Stocks and Bonds are on the decline so far this morning as the markets sell off. Gold and Oil are on the rise, making today’s plays seemingly based on fear–or hedging, whatever you want to to call it. With no negative news out today, it would seem that traders are just bracing for the election, which is now just one week away.
In economic news, CoreLogic reports that home prices rose 1.1% last month to round out the year-over-year increase to 6.3%. The ISM index shows that the manufacturing sector continues to grow. Last month’s positive reading was 51.5; the market was expecting a 51.7, and we saw a 51.9. The nice round number of 50.0 represents the baseline for growth for this survey.

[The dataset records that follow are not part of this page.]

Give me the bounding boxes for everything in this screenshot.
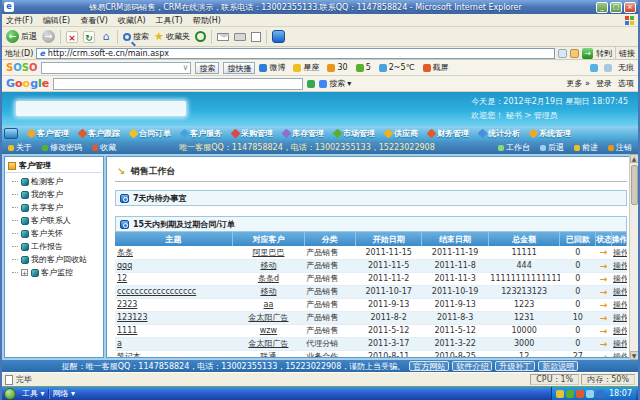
tab-客户管理[interactable]: 客户管理 xyxy=(24,128,73,139)
mail-button[interactable] xyxy=(217,33,229,41)
subject-link[interactable]: a xyxy=(117,339,122,348)
todo-section[interactable]: 7天内待办事宜 xyxy=(115,190,627,206)
taskbar-toolbar-1[interactable]: 网络 ▾ xyxy=(53,388,76,399)
menu-item-0[interactable]: 文件(F) xyxy=(6,15,33,26)
subbar-right-1[interactable]: 后退 xyxy=(540,142,564,153)
subject-link[interactable]: 笔记本 xyxy=(117,352,141,358)
column-header-0[interactable]: 主题 xyxy=(115,232,233,246)
menu-item-3[interactable]: 收藏(A) xyxy=(118,15,146,26)
tab-合同订单[interactable]: 合同订单 xyxy=(126,128,175,139)
subject-link[interactable]: 条条 xyxy=(117,248,133,257)
subject-link[interactable]: cccccccccccccccccc xyxy=(117,287,196,296)
action-link[interactable]: 操作 xyxy=(613,261,626,270)
qq-messenger-icon[interactable] xyxy=(272,30,285,43)
forward-button[interactable]: → xyxy=(42,30,55,43)
tab-采购管理[interactable]: 采购管理 xyxy=(228,128,277,139)
customer-link[interactable]: 条条d xyxy=(258,274,279,283)
column-header-1[interactable]: 对应客户 xyxy=(233,232,305,246)
customer-link[interactable]: 阿里巴巴 xyxy=(252,248,284,257)
customer-link[interactable]: 移动 xyxy=(260,261,276,270)
column-header-7[interactable]: 状态 xyxy=(596,232,611,246)
taskbar-toolbar-0[interactable]: 工具 ▾ xyxy=(22,388,45,399)
action-link[interactable]: 操作 xyxy=(613,274,626,283)
menu-item-4[interactable]: 工具(T) xyxy=(156,15,183,26)
tab-供应商[interactable]: 供应商 xyxy=(381,128,422,139)
action-link[interactable]: 操作 xyxy=(613,326,626,335)
action-link[interactable]: 操作 xyxy=(613,287,626,296)
tab-财务管理[interactable]: 财务管理 xyxy=(424,128,473,139)
soso-item-1[interactable]: 星座 xyxy=(293,62,319,73)
action-link[interactable]: 操作 xyxy=(613,352,626,358)
back-button[interactable]: ←后退 xyxy=(6,30,37,43)
soso-item-4[interactable]: 2~5℃ xyxy=(379,63,415,72)
go-icon[interactable]: → xyxy=(582,48,593,59)
google-search-input[interactable] xyxy=(53,78,303,90)
print-button[interactable] xyxy=(234,33,246,41)
action-link[interactable]: 操作 xyxy=(613,248,626,257)
google-search-button[interactable]: 搜索 ▾ xyxy=(319,78,351,89)
notice-button-3[interactable]: 新款说明 xyxy=(538,361,578,371)
action-link[interactable]: 操作 xyxy=(613,339,626,348)
google-more-link[interactable]: 更多 » xyxy=(567,78,590,89)
vertical-scrollbar[interactable]: ▲ ▼ xyxy=(629,154,638,360)
subbar-right-0[interactable]: 工作台 xyxy=(498,142,530,153)
soso-private-label[interactable]: 无痕 xyxy=(618,62,634,73)
tab-市场管理[interactable]: 市场管理 xyxy=(330,128,379,139)
customer-link[interactable]: 移动 xyxy=(260,287,276,296)
google-signin-link[interactable]: 登录 xyxy=(596,78,612,89)
start-button[interactable] xyxy=(4,388,16,400)
notice-button-1[interactable]: 软件介绍 xyxy=(452,361,492,371)
google-options-link[interactable]: 选项 xyxy=(618,78,634,89)
column-header-5[interactable]: 总金额 xyxy=(488,232,560,246)
column-header-4[interactable]: 结束日期 xyxy=(422,232,488,246)
contracts-section[interactable]: 15天内到期及过期合同/订单 xyxy=(115,216,627,232)
tray-icon[interactable] xyxy=(556,390,564,398)
sidebar-item-0[interactable]: 检测客户 xyxy=(12,175,102,188)
tab-统计分析[interactable]: 统计分析 xyxy=(475,128,524,139)
maximize-button[interactable]: □ xyxy=(610,2,622,13)
soso-search-input[interactable]: ∨ xyxy=(41,62,191,74)
scroll-down-icon[interactable]: ▼ xyxy=(630,351,639,360)
customer-link[interactable]: 联通 xyxy=(260,352,276,358)
edit-button[interactable] xyxy=(251,32,261,42)
brush-icon[interactable] xyxy=(590,64,598,72)
tray-icon[interactable] xyxy=(576,390,584,398)
soso-quick-button[interactable]: 搜快播 xyxy=(223,62,255,74)
favorites-button[interactable]: ★收藏夹 xyxy=(154,30,190,43)
tray-icon[interactable] xyxy=(566,390,574,398)
sidebar-item-4[interactable]: 客户关怀 xyxy=(12,227,102,240)
expand-icon[interactable]: + xyxy=(21,269,28,276)
subject-link[interactable]: 123123 xyxy=(117,313,148,322)
column-header-8[interactable]: 操作 xyxy=(611,232,626,246)
sidebar-header[interactable]: 客户管理 xyxy=(6,159,102,173)
sidebar-item-2[interactable]: 共享客户 xyxy=(12,201,102,214)
soso-item-5[interactable]: 截屏 xyxy=(423,62,449,73)
subject-link[interactable]: 1111 xyxy=(117,326,137,335)
stop-button[interactable]: × xyxy=(66,31,78,43)
tray-icon[interactable] xyxy=(586,390,594,398)
home-button[interactable]: ⌂ xyxy=(100,31,112,43)
menu-item-2[interactable]: 查看(V) xyxy=(80,15,108,26)
column-header-3[interactable]: 开始日期 xyxy=(355,232,421,246)
refresh-button[interactable]: ↻ xyxy=(83,31,95,43)
subbar-right-2[interactable]: 前进 xyxy=(574,142,598,153)
column-header-2[interactable]: 分类 xyxy=(304,232,355,246)
history-button[interactable] xyxy=(195,31,206,42)
tab-客户跟踪[interactable]: 客户跟踪 xyxy=(75,128,124,139)
go-label[interactable]: 转到 xyxy=(596,48,612,59)
tray-icon[interactable] xyxy=(596,390,604,398)
tab-库存管理[interactable]: 库存管理 xyxy=(279,128,328,139)
address-input[interactable]: e http://crm.soft-e.cn/main.aspx xyxy=(36,48,555,59)
customer-link[interactable]: 金太阳广告 xyxy=(248,313,288,322)
address-home-icon[interactable] xyxy=(570,49,579,58)
soso-search-button[interactable]: 搜索 xyxy=(195,62,219,74)
soso-item-0[interactable]: 微博 xyxy=(259,62,285,73)
subject-link[interactable]: qqq xyxy=(117,261,132,270)
action-link[interactable]: 操作 xyxy=(613,300,626,309)
action-link[interactable]: 操作 xyxy=(613,313,626,322)
hand-icon[interactable] xyxy=(604,64,612,72)
customer-link[interactable]: aa xyxy=(264,300,274,309)
sidebar-item-6[interactable]: 我的客户回收站 xyxy=(12,253,102,266)
search-button[interactable]: 搜索 xyxy=(123,31,149,42)
soso-item-2[interactable]: 30 xyxy=(327,63,347,72)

The Fed meets today. Nobody is expecting a rate hike announcement at the conclusion of the convocation tomorrow, but every word in the verbiage of the prepared statement will be dissected and debated. The Fed Funds Futures is pricing in a 78% probability of a rate hike at the December meeting–December being the one year anniversary from the last hike, which was the first in nine ans a half years.
Looking at the technical picture for bonds, the 30 Year Fannie Mae coupon just broke to the underside of the 200 Day Moving Average for the first time in over a year. Things aren’t looking promising for the continuation of the low rates we have been enjoying since the start of summer. Anticipate higher interest rates ahead.